2. Ekokardiografi atau ventrikulografi dengan radionuklida juga dapat
membantu. Fraksi ejeksi ventrikel kiri berkurang pada kegagalan
ventrikel kiri, yang kanan dapat menurun pada saat istirahat atau
meningkat selama aktivitas pada penderita penyakit paru berat, dan fraksi
ejeksi ventrikel kiri dan kanan normal pada saat istirahat dan selama
aktivitas pada dispnea yang berhubungan dengan kecemasan atau
malingering.
3. Observasi yang cermat selama tes treadmill sering dapat mengidentifikasi
dispnea akibat malingering atau kecemasan.
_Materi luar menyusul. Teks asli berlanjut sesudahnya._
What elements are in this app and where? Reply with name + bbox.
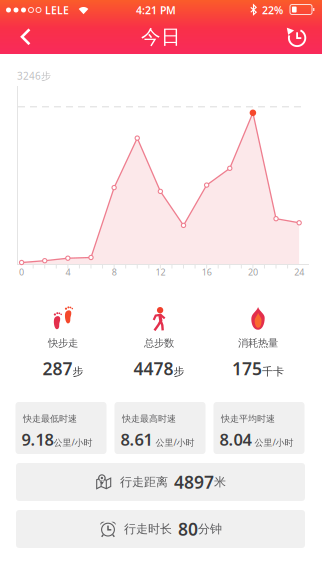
staticText: 公里/小时 [252,436,294,448]
button[interactable]: 快走平均时速 [214,402,305,454]
staticText: 8 [112,266,117,278]
staticText: 22% [262,3,283,17]
staticText: 米 [214,474,226,490]
staticText: 12 [155,266,165,278]
staticText: 175 [232,357,262,380]
staticText: 4897 [174,470,214,494]
staticText: 步 [72,365,84,379]
staticText: 8.61 [120,428,152,450]
staticText: 8.04 [220,428,252,450]
staticText: LELE [45,3,69,17]
staticText: 消耗热量 [238,337,278,350]
staticText: 4:21 PM [136,3,176,17]
staticText: 快走最高时速 [122,413,176,424]
staticText: 3246步 [17,69,51,83]
button[interactable]: History [276,20,318,54]
button[interactable]: 行走时长 [16,510,305,548]
staticText: 总步数 [144,337,174,350]
staticText: 行走时长 [124,521,172,536]
staticText: 20 [248,266,258,278]
staticText: 快步走 [48,337,78,350]
staticText: 80 [178,517,198,541]
button[interactable]: 快走最高时速 [115,402,206,454]
staticText: 行走距离 [120,474,168,490]
staticText: 快走平均时速 [221,413,275,424]
button[interactable]: Back [5,20,47,54]
staticText: 快走最低时速 [23,413,77,424]
staticText: 4478 [134,357,174,380]
button[interactable]: 行走距离 [16,463,305,501]
staticText: 9.18 [22,428,54,450]
staticText: 今日 [141,25,181,49]
button[interactable]: 快走最低时速 [16,402,107,454]
staticText: 287 [42,357,72,380]
staticText: 公里/小时 [54,436,92,448]
staticText: 步 [174,365,184,379]
staticText: 分钟 [198,521,222,536]
staticText: 24 [294,266,304,278]
staticText: 公里/小时 [152,436,194,448]
staticText: 4 [65,266,70,278]
staticText: 0 [19,266,24,278]
staticText: 千卡 [262,365,284,379]
staticText: 16 [202,266,212,278]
4. Tes latihan kardiopulmoner (cardiopulmonary exercise testing) juga
sangat bermanfaat, di mana dilakukan penilaian kapasitas maksimal
dalam melakukan aktivitas fungsional, sekaligus pemeriksaan EKG,
tekanan darah, konsumsi oksigen, oksimetri, dan ventilasi.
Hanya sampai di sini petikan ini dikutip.